Natalie listens attentively. Although she understands not a single word of what the woman says, she is actually able to correctly guess almost all of it from context.
The man selects selections from his display. He speaks a few words of his own. There is silence while all of them wait for something to happen, which it doesn't. He speaks a few more, different words. Natalie listens blankly and patiently. The man is working his way through a list.
"Are we seriously going through every greeting in every human language in recorded history?" Nat says. "I speak UK English, circa 2000 CE. This is going to take an eternity. Would it help if I just spoke back to you in my language until you have enough data to work it out?" She holds fingers up. "One, two, three, four, five, six, seven, eight, nine, ten. Come on, dictionary system."
The man likes this approach. He motions for her to keep going. Natalie picks more simple words.
"Up, down, left, right, forwards, back. Woman, woman, man. Eye, nose, mouth." She points at the dim blue dot in the otherwise black sky outside. This is the only other significant fact that she has deduced in her free hour. She says, "Neptune."
"...Got it," the man says. Only two syllables, but still faultless English, even matching Natalie's own local accent. He presents the woman with a virtual object which Natalie is not able to see. He essays a kind of informal salute to them both, and departs.
Natalie looks up at the woman. First things first. "Where's Anil? Did he die?"
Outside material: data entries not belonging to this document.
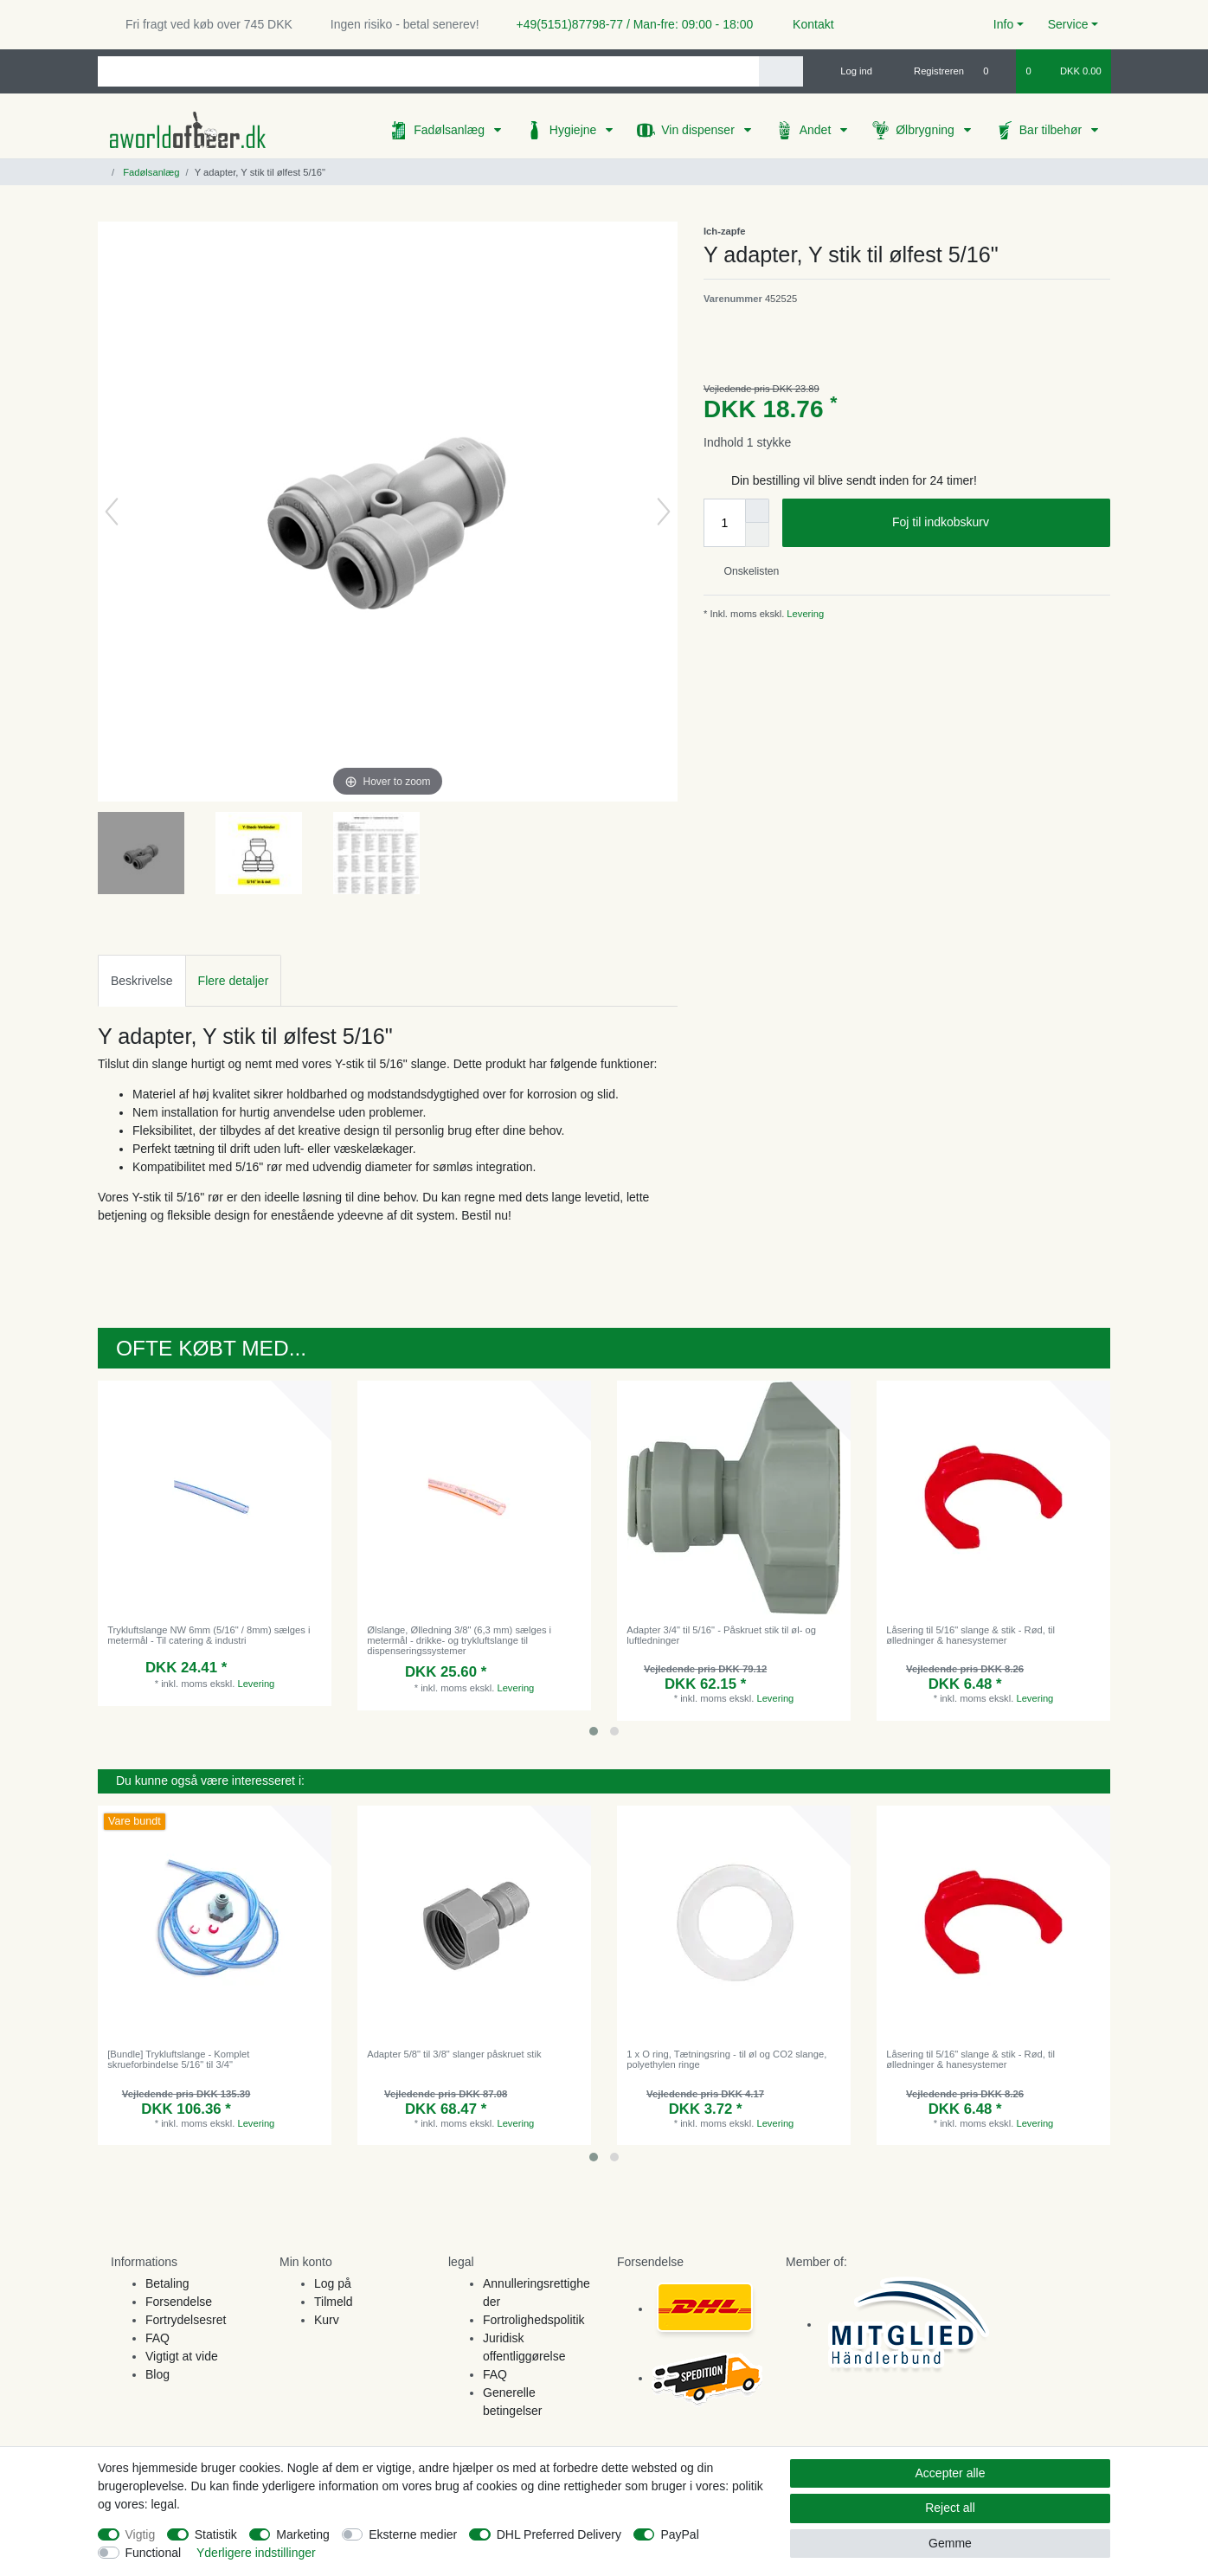 The height and width of the screenshot is (2576, 1208). I want to click on [Bundle] Trykluftslange - Komplet skrueforbindelse 5/16" til 3/4", so click(178, 2059). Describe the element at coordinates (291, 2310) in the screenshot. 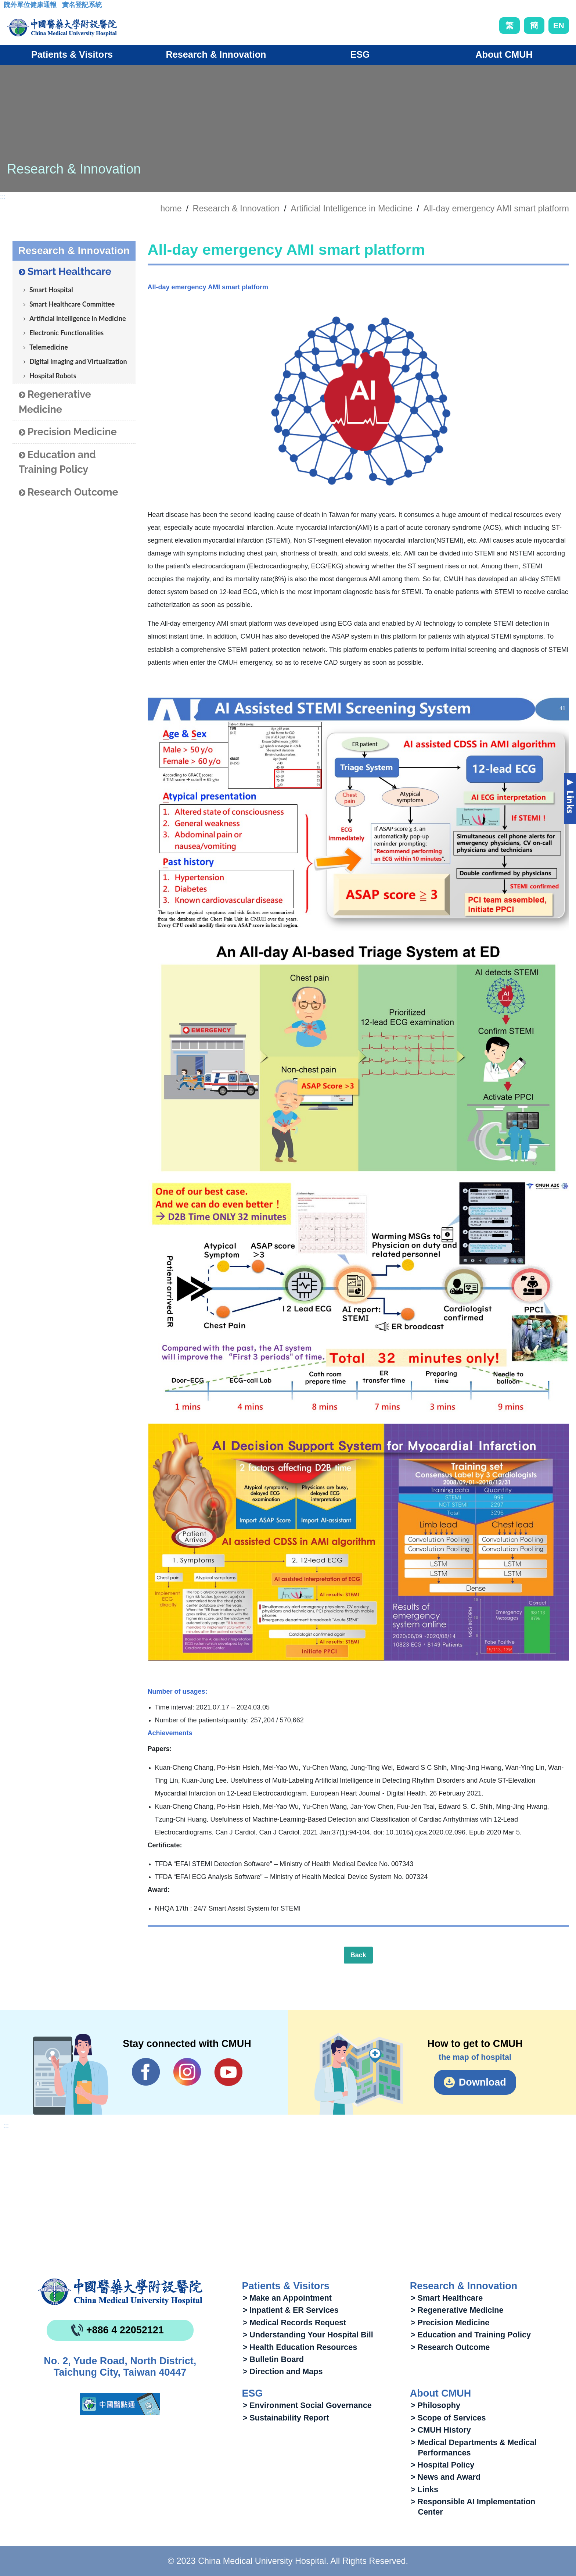

I see `> Inpatient & ER Services` at that location.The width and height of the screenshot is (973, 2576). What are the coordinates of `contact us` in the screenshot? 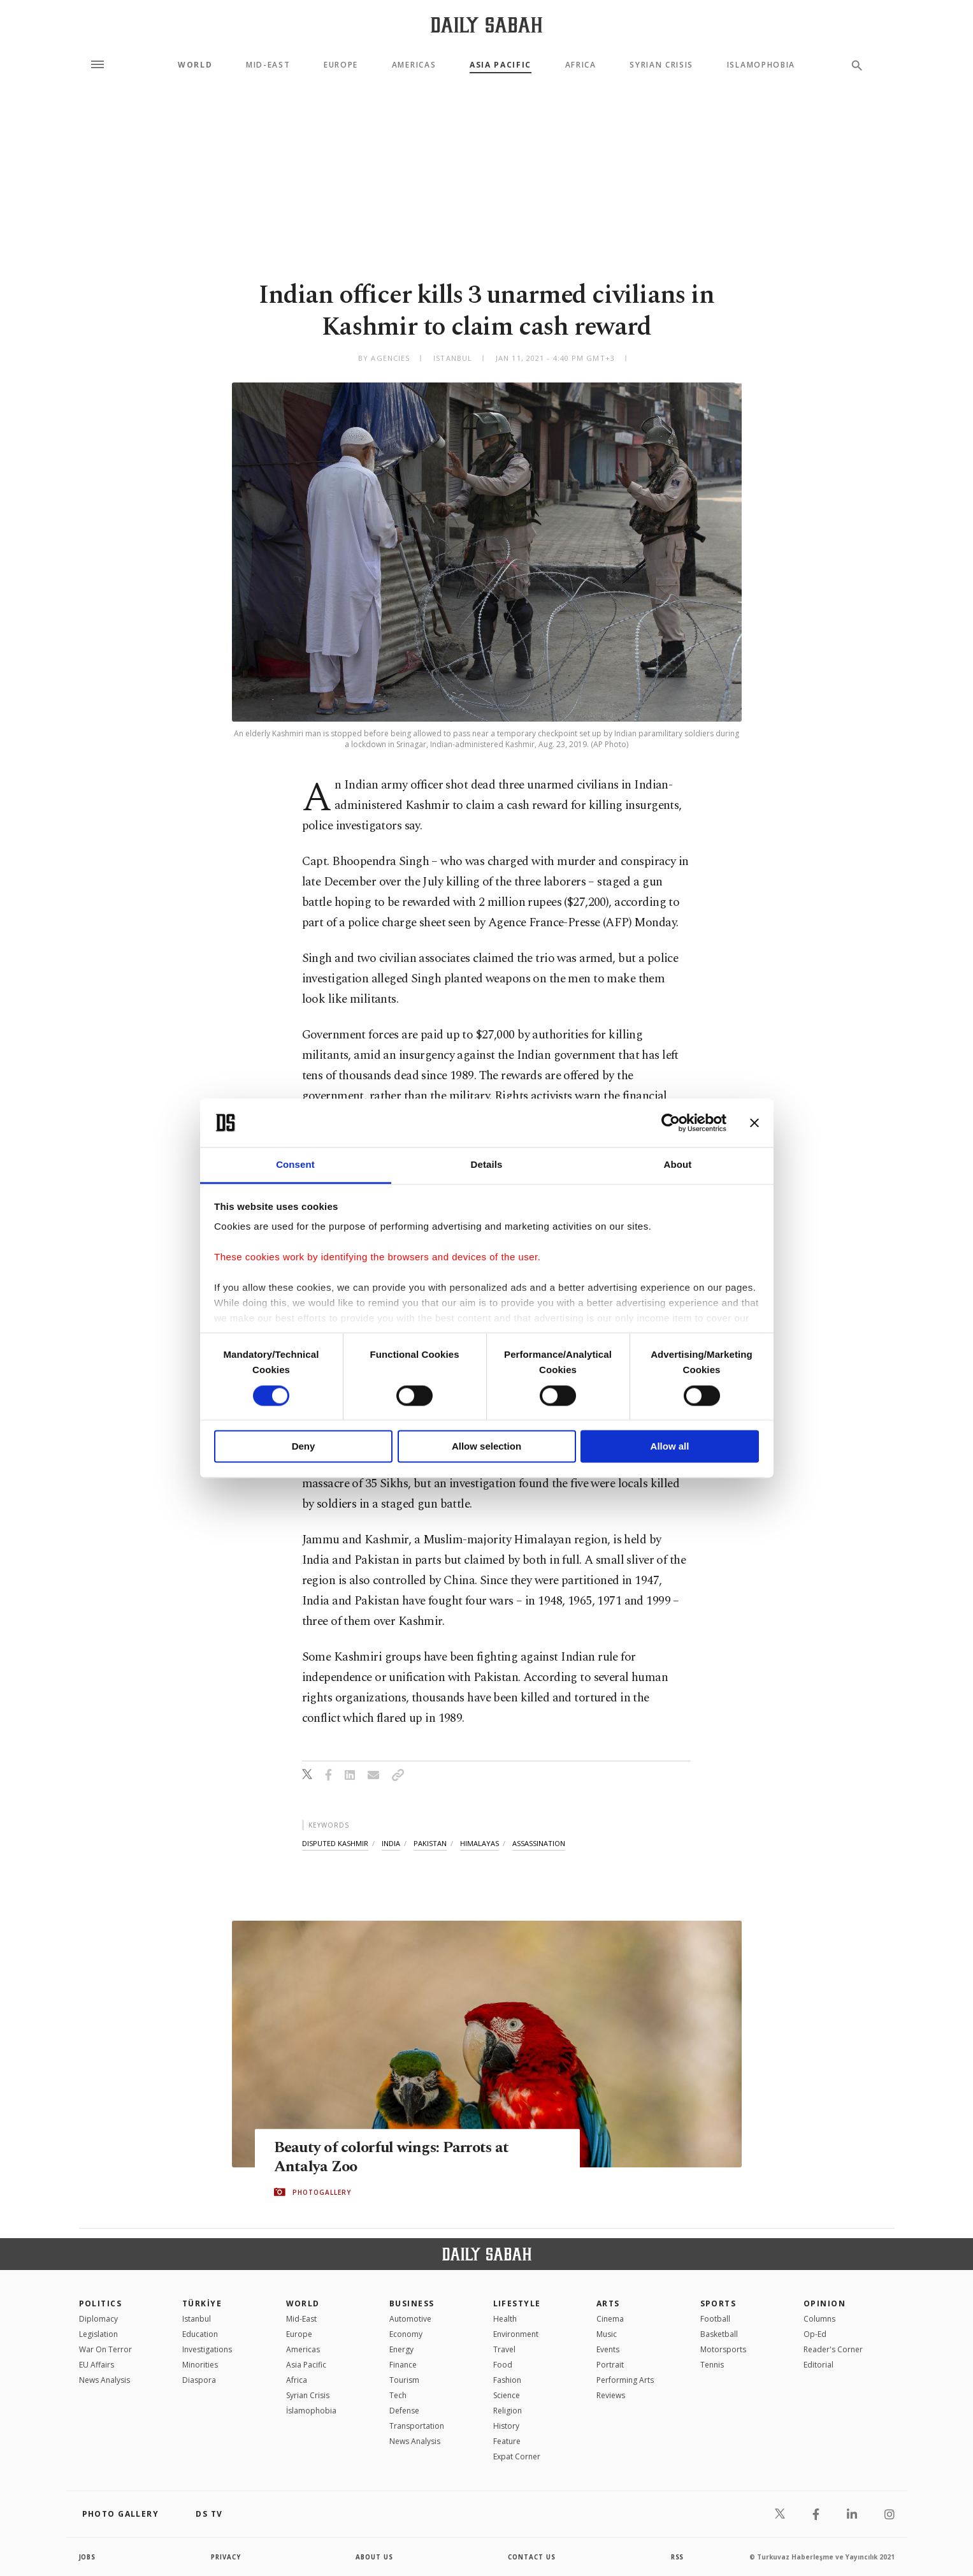 It's located at (532, 2556).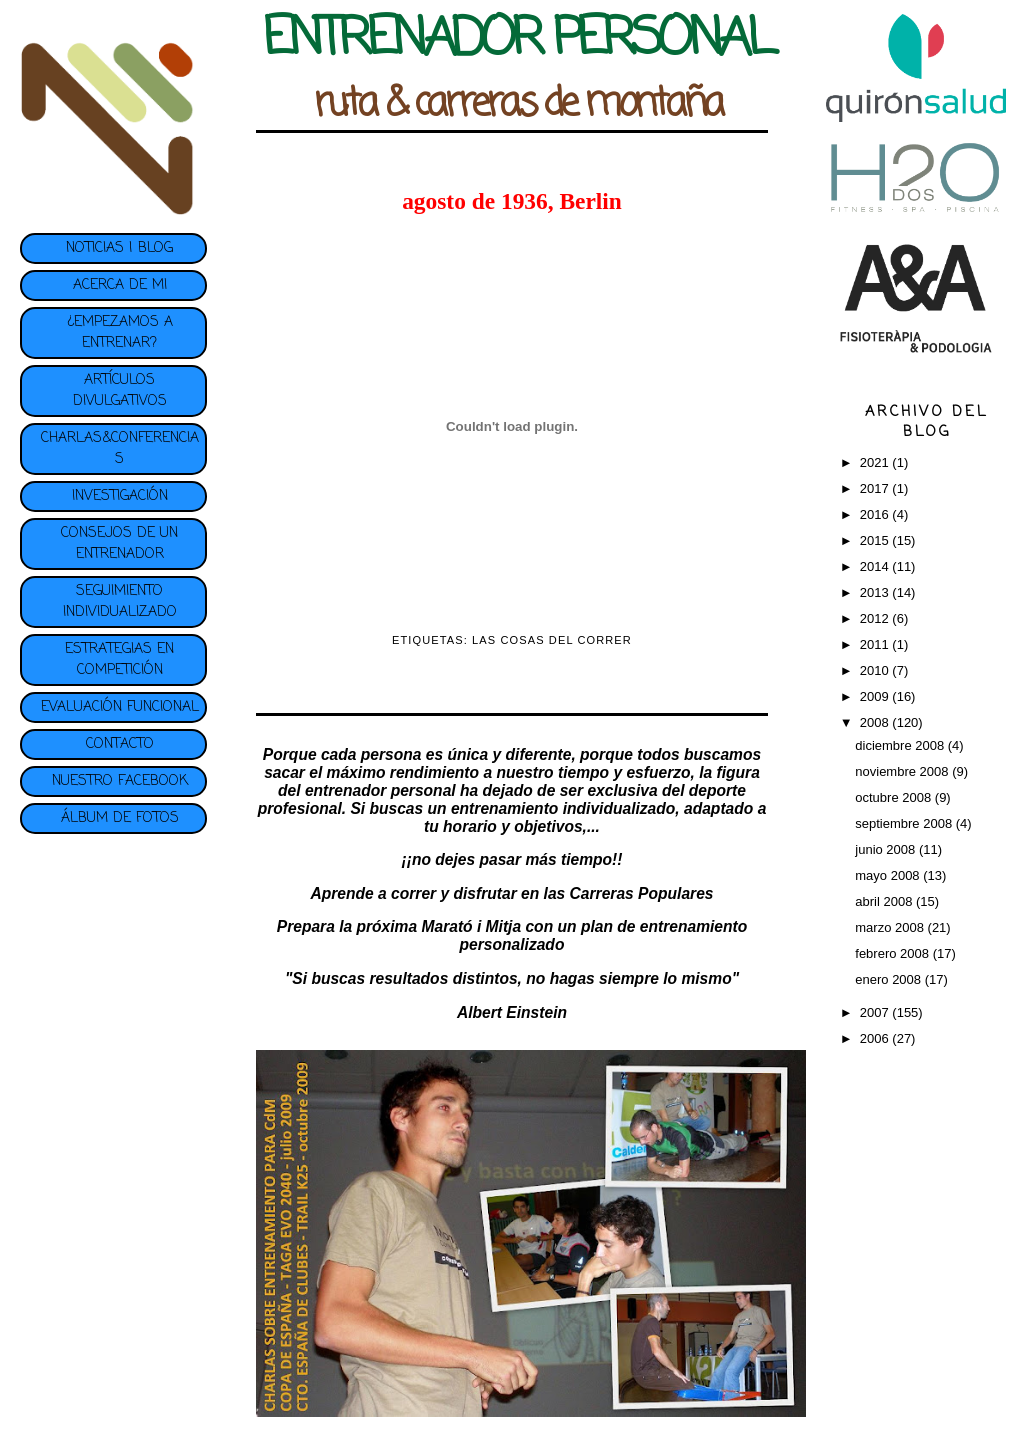 Image resolution: width=1024 pixels, height=1435 pixels. Describe the element at coordinates (876, 540) in the screenshot. I see `2015` at that location.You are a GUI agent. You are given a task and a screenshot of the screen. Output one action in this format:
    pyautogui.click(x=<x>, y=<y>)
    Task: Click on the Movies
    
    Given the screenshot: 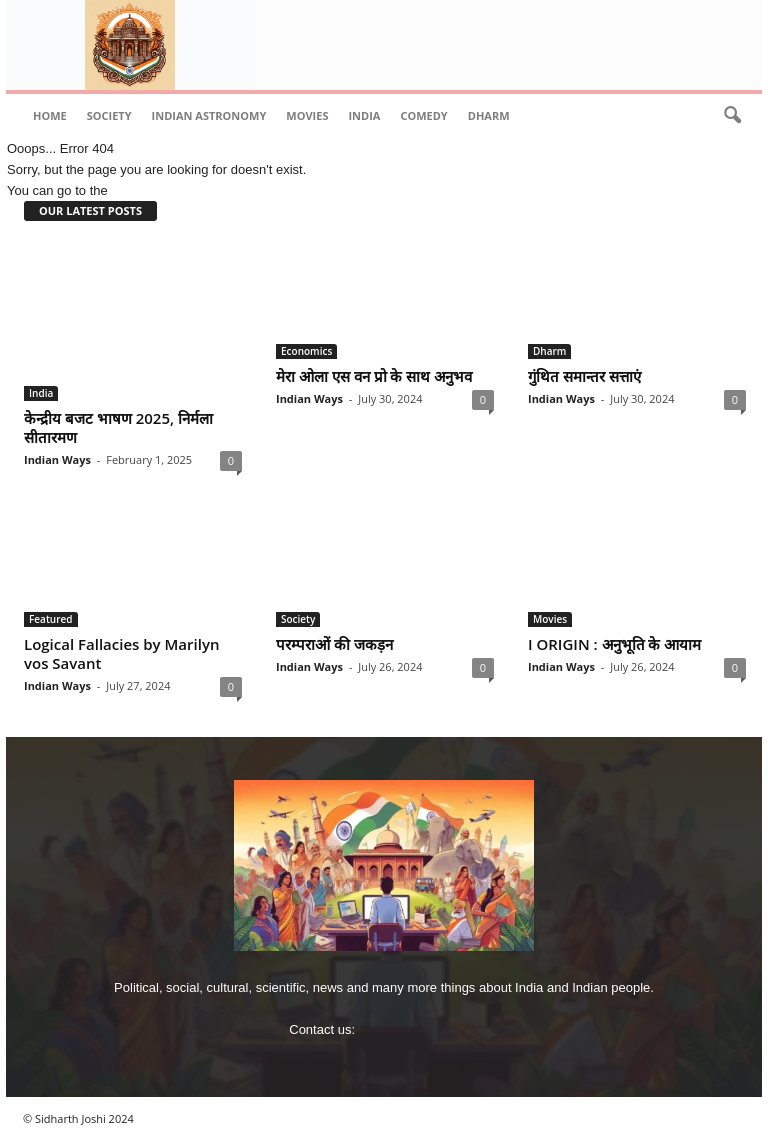 What is the action you would take?
    pyautogui.click(x=307, y=115)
"Why do you care?" She speaks with the same accent too. For Natalie it's disconcertingly like speaking to a slightly older version of herself.
"...He was... I was trying to save his life."
"You failed. He was unrecoverable," the woman says, flatly.
Natalie hangs her head, and grips the edge of the bunk until her knuckles start to whiten, and grits her teeth.
She understands now.
She was put here to learn. Anil was put here to die. As motivation for her.
"Go right back to the beginning," she says. It's the only thing left to happen. "And tell me everything."